(Beginning of LISTED ENTRIES)
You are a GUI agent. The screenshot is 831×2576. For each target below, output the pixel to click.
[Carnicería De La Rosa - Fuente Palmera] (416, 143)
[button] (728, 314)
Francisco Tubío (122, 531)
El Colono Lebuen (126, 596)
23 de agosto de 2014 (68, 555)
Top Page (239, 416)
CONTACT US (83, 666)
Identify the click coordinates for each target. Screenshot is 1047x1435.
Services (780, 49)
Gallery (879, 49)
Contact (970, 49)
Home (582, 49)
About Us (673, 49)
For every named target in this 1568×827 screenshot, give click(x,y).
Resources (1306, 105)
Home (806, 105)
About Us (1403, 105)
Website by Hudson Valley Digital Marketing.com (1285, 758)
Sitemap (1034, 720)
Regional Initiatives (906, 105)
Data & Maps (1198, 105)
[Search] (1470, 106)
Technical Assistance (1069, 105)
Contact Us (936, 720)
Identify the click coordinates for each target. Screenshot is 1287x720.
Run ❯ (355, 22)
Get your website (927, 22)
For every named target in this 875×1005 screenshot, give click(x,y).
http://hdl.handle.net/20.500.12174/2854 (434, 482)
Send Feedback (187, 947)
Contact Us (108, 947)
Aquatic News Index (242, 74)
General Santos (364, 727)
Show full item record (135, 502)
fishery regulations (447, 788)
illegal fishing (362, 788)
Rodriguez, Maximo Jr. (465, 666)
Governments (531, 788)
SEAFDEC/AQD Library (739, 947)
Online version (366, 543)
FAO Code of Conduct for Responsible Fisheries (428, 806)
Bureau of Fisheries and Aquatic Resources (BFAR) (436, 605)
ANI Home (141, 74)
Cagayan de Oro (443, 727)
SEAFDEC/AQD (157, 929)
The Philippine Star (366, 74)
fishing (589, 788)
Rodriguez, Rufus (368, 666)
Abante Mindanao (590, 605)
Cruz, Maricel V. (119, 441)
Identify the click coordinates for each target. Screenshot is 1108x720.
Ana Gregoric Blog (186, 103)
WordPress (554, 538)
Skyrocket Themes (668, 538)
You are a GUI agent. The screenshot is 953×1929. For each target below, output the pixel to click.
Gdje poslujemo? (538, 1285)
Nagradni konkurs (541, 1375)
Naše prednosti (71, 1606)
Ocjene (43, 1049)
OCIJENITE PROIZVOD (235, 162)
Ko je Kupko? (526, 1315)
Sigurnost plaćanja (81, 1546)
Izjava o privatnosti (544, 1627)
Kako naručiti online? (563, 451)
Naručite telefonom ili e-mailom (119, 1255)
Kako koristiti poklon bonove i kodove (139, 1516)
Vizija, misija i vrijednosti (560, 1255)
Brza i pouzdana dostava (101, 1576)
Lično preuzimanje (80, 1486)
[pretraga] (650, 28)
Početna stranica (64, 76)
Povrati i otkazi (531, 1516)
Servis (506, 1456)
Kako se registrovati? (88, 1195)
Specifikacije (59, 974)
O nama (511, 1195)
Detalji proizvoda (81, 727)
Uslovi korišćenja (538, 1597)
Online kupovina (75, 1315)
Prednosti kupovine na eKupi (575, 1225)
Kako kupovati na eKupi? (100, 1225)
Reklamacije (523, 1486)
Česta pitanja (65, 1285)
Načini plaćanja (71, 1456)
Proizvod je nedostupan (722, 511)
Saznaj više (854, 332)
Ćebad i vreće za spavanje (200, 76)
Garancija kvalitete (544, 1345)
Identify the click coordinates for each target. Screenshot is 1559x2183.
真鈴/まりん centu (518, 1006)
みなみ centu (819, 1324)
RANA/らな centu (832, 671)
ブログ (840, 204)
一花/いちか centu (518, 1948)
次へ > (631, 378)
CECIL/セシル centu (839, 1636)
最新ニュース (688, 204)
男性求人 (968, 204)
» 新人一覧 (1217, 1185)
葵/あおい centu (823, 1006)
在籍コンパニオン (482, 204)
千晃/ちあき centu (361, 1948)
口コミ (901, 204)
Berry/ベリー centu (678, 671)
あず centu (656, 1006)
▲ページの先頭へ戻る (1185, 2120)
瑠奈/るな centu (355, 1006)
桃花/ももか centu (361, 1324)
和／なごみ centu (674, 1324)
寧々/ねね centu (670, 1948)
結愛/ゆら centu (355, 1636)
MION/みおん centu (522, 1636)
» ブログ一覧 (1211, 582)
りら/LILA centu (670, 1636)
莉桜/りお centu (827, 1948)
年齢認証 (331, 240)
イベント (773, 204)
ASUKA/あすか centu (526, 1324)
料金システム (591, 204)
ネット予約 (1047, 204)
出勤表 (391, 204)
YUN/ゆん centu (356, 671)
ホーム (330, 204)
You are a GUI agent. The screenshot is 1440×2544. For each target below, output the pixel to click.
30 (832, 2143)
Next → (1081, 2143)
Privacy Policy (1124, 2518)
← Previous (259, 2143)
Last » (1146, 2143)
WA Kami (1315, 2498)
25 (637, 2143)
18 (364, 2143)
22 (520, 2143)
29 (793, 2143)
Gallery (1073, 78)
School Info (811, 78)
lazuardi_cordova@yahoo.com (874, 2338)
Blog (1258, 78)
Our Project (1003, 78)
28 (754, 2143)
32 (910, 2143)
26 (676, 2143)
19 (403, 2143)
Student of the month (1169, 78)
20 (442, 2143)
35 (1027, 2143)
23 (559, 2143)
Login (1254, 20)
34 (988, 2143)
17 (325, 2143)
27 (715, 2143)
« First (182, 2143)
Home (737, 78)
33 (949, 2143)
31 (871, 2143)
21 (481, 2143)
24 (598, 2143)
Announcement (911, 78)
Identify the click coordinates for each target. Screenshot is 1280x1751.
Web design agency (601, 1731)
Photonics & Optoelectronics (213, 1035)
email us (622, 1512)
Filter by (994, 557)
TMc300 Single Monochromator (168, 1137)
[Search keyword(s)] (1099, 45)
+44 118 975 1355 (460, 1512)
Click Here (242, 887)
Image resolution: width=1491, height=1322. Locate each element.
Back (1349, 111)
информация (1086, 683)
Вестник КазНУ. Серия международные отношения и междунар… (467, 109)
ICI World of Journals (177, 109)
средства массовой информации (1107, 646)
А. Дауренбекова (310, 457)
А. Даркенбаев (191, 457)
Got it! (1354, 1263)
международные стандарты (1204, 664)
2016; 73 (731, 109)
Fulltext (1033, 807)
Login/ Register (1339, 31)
(End of LISTED ENTRIES)
## DIRECTIONS FOR THIS TASK
Write out every line of the material exactly as it appears.

## FINISHED TASK
You are a GUI agent. The screenshot is 831×2576. For each target below, output the pixel to click.
[Carnicería De La Rosa - Fuente Palmera] (416, 143)
[button] (728, 314)
Francisco Tubío (122, 531)
El Colono Lebuen (126, 596)
23 de agosto de 2014 (68, 555)
Top Page (239, 416)
CONTACT US (83, 666)
Identify the click coordinates for each target. Screenshot is 1047x1435.
Services (780, 49)
Gallery (879, 49)
Contact (970, 49)
Home (582, 49)
About Us (673, 49)
For every named target in this 1568×827 screenshot, give click(x,y).
Resources (1306, 105)
Home (806, 105)
About Us (1403, 105)
Website by Hudson Valley Digital Marketing.com (1285, 758)
Sitemap (1034, 720)
Regional Initiatives (906, 105)
Data & Maps (1198, 105)
[Search] (1470, 106)
Technical Assistance (1069, 105)
Contact Us (936, 720)
Identify the click coordinates for each target. Screenshot is 1287x720.
Run ❯ (355, 22)
Get your website (927, 22)
For every named target in this 875×1005 screenshot, give click(x,y).
http://hdl.handle.net/20.500.12174/2854 (434, 482)
Send Feedback (187, 947)
Contact Us (108, 947)
Aquatic News Index (242, 74)
General Santos (364, 727)
Show full item record (135, 502)
fishery regulations (447, 788)
illegal fishing (362, 788)
Rodriguez, Maximo Jr. (465, 666)
Governments (531, 788)
SEAFDEC/AQD Library (739, 947)
Online version (366, 543)
FAO Code of Conduct for Responsible Fisheries (428, 806)
Bureau of Fisheries and Aquatic Resources (BFAR) (436, 605)
ANI Home (141, 74)
Cagayan de Oro (443, 727)
SEAFDEC/AQD (157, 929)
The Philippine Star (366, 74)
fishing (589, 788)
Rodriguez, Rufus (368, 666)
Abante Mindanao (590, 605)
Cruz, Maricel V. (119, 441)
Identify the click coordinates for each target. Screenshot is 1108x720.
Ana Gregoric Blog (186, 103)
WordPress (554, 538)
Skyrocket Themes (668, 538)
You are a GUI agent. The screenshot is 953×1929. For each target below, output the pixel to click.
Gdje poslujemo? (538, 1285)
Nagradni konkurs (541, 1375)
Naše prednosti (71, 1606)
Ocjene (43, 1049)
OCIJENITE PROIZVOD (235, 162)
Ko je Kupko? (526, 1315)
Sigurnost plaćanja (81, 1546)
Izjava o privatnosti (544, 1627)
Kako naručiti online? (563, 451)
Naručite telefonom ili e-mailom (119, 1255)
Kako koristiti poklon bonove i kodove (139, 1516)
Vizija, misija i vrijednosti (560, 1255)
Brza i pouzdana dostava (101, 1576)
Lično preuzimanje (80, 1486)
[pretraga] (650, 28)
Početna stranica (64, 76)
Povrati i otkazi (531, 1516)
Servis (506, 1456)
Kako se registrovati? (88, 1195)
Specifikacije (59, 974)
O nama (511, 1195)
Detalji proizvoda (81, 727)
Uslovi korišćenja (538, 1597)
Online kupovina (75, 1315)
Prednosti kupovine na eKupi (575, 1225)
Kako kupovati na eKupi? (100, 1225)
Reklamacije (523, 1486)
Česta pitanja (65, 1285)
Načini plaćanja (71, 1456)
Proizvod je nedostupan (722, 511)
Saznaj više (854, 332)
Ćebad i vreće za spavanje (200, 76)
Garancija kvalitete (544, 1345)
Identify the click coordinates for each target. Screenshot is 1559x2183.
真鈴/まりん centu (518, 1006)
みなみ centu (819, 1324)
RANA/らな centu (832, 671)
ブログ (840, 204)
一花/いちか centu (518, 1948)
次へ > (631, 378)
CECIL/セシル centu (839, 1636)
最新ニュース (688, 204)
男性求人 (968, 204)
» 新人一覧 (1217, 1185)
葵/あおい centu (823, 1006)
在籍コンパニオン (482, 204)
千晃/ちあき centu (361, 1948)
口コミ (901, 204)
Berry/ベリー centu (678, 671)
あず centu (656, 1006)
▲ページの先頭へ戻る (1185, 2120)
瑠奈/るな centu (355, 1006)
桃花/ももか centu (361, 1324)
和／なごみ centu (674, 1324)
寧々/ねね centu (670, 1948)
結愛/ゆら centu (355, 1636)
MION/みおん centu (522, 1636)
» ブログ一覧 (1211, 582)
りら/LILA centu (670, 1636)
莉桜/りお centu (827, 1948)
年齢認証 (331, 240)
イベント (773, 204)
ASUKA/あすか centu (526, 1324)
料金システム (591, 204)
ネット予約 (1047, 204)
出勤表 (391, 204)
YUN/ゆん centu (356, 671)
ホーム (330, 204)
You are a GUI agent. The screenshot is 1440×2544. For each target below, output the pixel to click.
30 (832, 2143)
Next → (1081, 2143)
Privacy Policy (1124, 2518)
← Previous (259, 2143)
Last » (1146, 2143)
WA Kami (1315, 2498)
25 (637, 2143)
18 (364, 2143)
22 (520, 2143)
29 (793, 2143)
Gallery (1073, 78)
School Info (811, 78)
lazuardi_cordova@yahoo.com (874, 2338)
Blog (1258, 78)
Our Project (1003, 78)
28 (754, 2143)
32 (910, 2143)
26 (676, 2143)
19 (403, 2143)
Student of the month (1169, 78)
20 (442, 2143)
35 (1027, 2143)
23 (559, 2143)
Login (1254, 20)
34 (988, 2143)
17 (325, 2143)
27 (715, 2143)
« First (182, 2143)
Home (737, 78)
33 (949, 2143)
31 (871, 2143)
21 (481, 2143)
24 (598, 2143)
Announcement (911, 78)
Identify the click coordinates for each target. Screenshot is 1280x1751.
Web design agency (601, 1731)
Photonics & Optoelectronics (213, 1035)
email us (622, 1512)
Filter by (994, 557)
TMc300 Single Monochromator (168, 1137)
[Search keyword(s)] (1099, 45)
+44 118 975 1355 (460, 1512)
Click Here (242, 887)
Image resolution: width=1491, height=1322. Locate each element.
Back (1349, 111)
информация (1086, 683)
Вестник КазНУ. Серия международные отношения и междунар… (467, 109)
ICI World of Journals (177, 109)
средства массовой информации (1107, 646)
А. Дауренбекова (310, 457)
А. Даркенбаев (191, 457)
Got it! (1354, 1263)
международные стандарты (1204, 664)
2016; 73 (731, 109)
Fulltext (1033, 807)
Login/ Register (1339, 31)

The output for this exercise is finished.